### Work to be completed
All lines in the entries below that hold "nicht" make up the answer.

-------- Supplied data --------

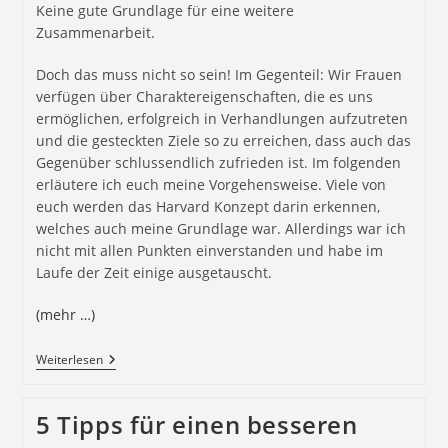
Keine gute Grundlage für eine weitere
Zusammenarbeit.
Doch das muss nicht so sein! Im Gegenteil: Wir Frauen
verfügen über Charaktereigenschaften, die es uns
ermöglichen, erfolgreich in Verhandlungen aufzutreten
und die gesteckten Ziele so zu erreichen, dass auch das
Gegenüber schlussendlich zufrieden ist. Im folgenden
erläutere ich euch meine Vorgehensweise. Viele von
euch werden das Harvard Konzept darin erkennen,
welches auch meine Grundlage war. Allerdings war ich
nicht mit allen Punkten einverstanden und habe im
Laufe der Zeit einige ausgetauscht.
(mehr …)
Weiterlesen
5 Tipps für einen besseren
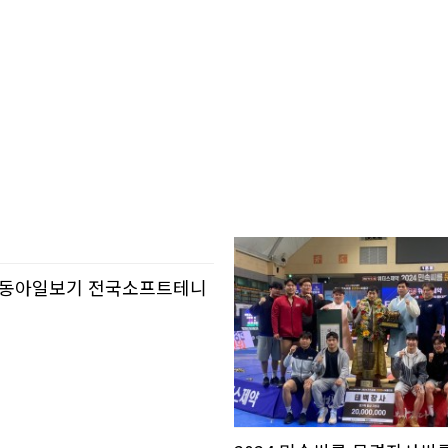
회 동아일보기 전국소프트테니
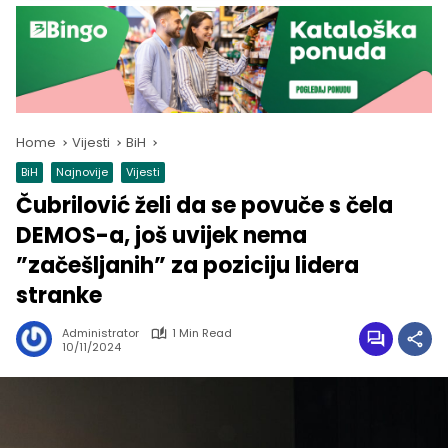
Home
Vijesti
BiH
BiH
Najnovije
Vijesti
Čubrilović želi da se povuče s čela
DEMOS-a, još uvijek nema
”začešljanih” za poziciju lidera
stranke
Administrator
1 Min Read
10/11/2024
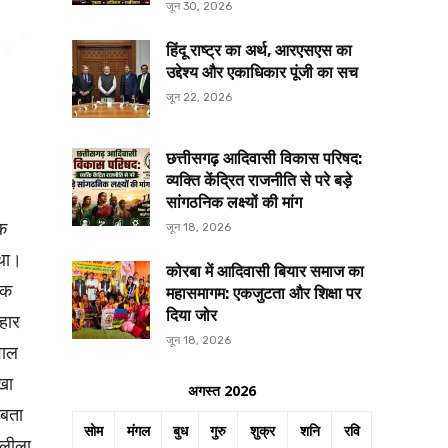
जून 30, 2026
हिंदू राष्ट्र का अर्थ, आरएसएस का
उद्देश्य और एकाधिकार पूंजी का सच
जून 22, 2026
छत्तीसगढ़ आदिवासी विकास परिषद:
व्यक्ति केंद्रित राजनीति से परे बड़े
सांगठनिक लक्ष्यों की मांग
एक
जून 18, 2026
 था।
कोरबा में आदिवासी बियार समाज का
एक
महासमागम: एकजुटता और शिक्षा पर
दिया जोर
आहार
जून 18, 2026
वाल
खा
अगस्त 2026
 बता
सोम
मंगल
बुध
गुरु
शुक्र
शनि
रवि
 लीला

--------

### Answer to this exercise
Doch das muss nicht so sein! Im Gegenteil: Wir Frauen
nicht mit allen Punkten einverstanden und habe im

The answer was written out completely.